Cette réalité dramatique à l’île sœur ne peut pas nous laisser indifférents. D’autant que Maurice n’est pas à l’abri. Le chikungunya circule aussi ici, tout comme la dengue, dont les cas sont en augmentation, selon les dernières données. Le risque d’une double épidémie n’est pas théorique, il est bien réel.

Et pourtant, la vigilance semble retomber. Les moustiques stériles, méthode innovante pour freiner la prolifération du moustique-tigre, n’ont pas été relâchés dans la nature depuis octobre dernier. Pourquoi ce retard ? Est-ce un choix stratégique, une question de budget, ou simplement un oubli administratif ? Quelle qu’en soit la raison, c’est un signal inquiétant.

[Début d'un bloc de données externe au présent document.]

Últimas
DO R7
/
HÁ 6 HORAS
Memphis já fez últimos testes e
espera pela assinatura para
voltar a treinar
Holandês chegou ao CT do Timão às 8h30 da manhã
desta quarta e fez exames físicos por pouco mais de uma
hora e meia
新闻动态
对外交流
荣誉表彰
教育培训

Plus inquiétant encore : un rapport de l’Organisation mondiale de la santé, publié en avril 2024, tire la sonnette d’alarme sur notre capacité nationale à répondre efficacement aux maladies vectorielles. L’évaluation révèle une absence de coordination stratégique : aucun groupe technique dédié à la lutte antivectorielle n’existe pour orienter les décisions ou coordonner les actions entre ministères. Les plans stratégiques clés sont toujours en chantier, et les ressources humaines spécialisées font cruellement défaut, tant à Maurice qu’à Rodrigues.

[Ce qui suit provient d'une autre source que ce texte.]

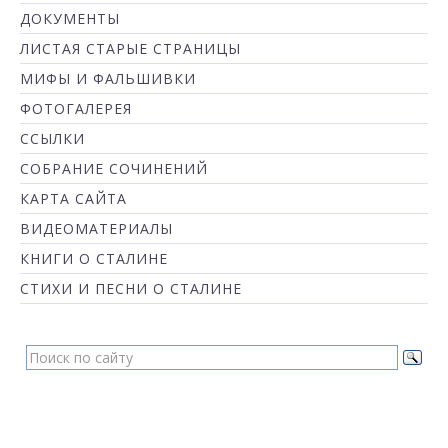
ДОКУМЕНТЫ
ЛИСТАЯ СТАРЫЕ СТРАНИЦЫ
МИФЫ И ФАЛЬШИВКИ
ФОТОГАЛЕРЕЯ
ССЫЛКИ
СОБРАНИЕ СОЧИНЕНИЙ
КАРТА САЙТА
ВИДЕОМАТЕРИАЛЫ
КНИГИ О СТАЛИНЕ
СТИХИ И ПЕСНИ О СТАЛИНЕ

Les données entomologiques sont insuffisantes, les capacités de laboratoire limitées, et la surveillance de la résistance aux insecticides quasi inexistante. Pire : Rodrigues ne dispose d’aucune structure de surveillance ni de personnel formé. Pendant ce temps, la deltaméthrine, insecticide utilisé depuis plus de dix ans, malgré des signes évidents de résistance, reste l’unique arme employée.

À cela s’ajoute un engagement communautaire notoirement insuffisant. Plus de 95 % des foyers de moustiques se trouvent à l’intérieur ou autour des maisons. Ce constat est lié à la mauvaise gestion des déchets, du stockage de l’eau, à l’absence de politique claire pour l’élimination des pneus usagés.

Face à la menace, l’État ne peut pas tout faire. C’est une évidence que nous oublions trop souvent. Les autorités peuvent coordonner, alerter, traiter, mais elles ne pourront jamais nettoyer chaque terrain vague, chaque cour encombrée, chaque gouttière bouchée. Et c’est bien là que chacun d’entre nous a un rôle à jouer.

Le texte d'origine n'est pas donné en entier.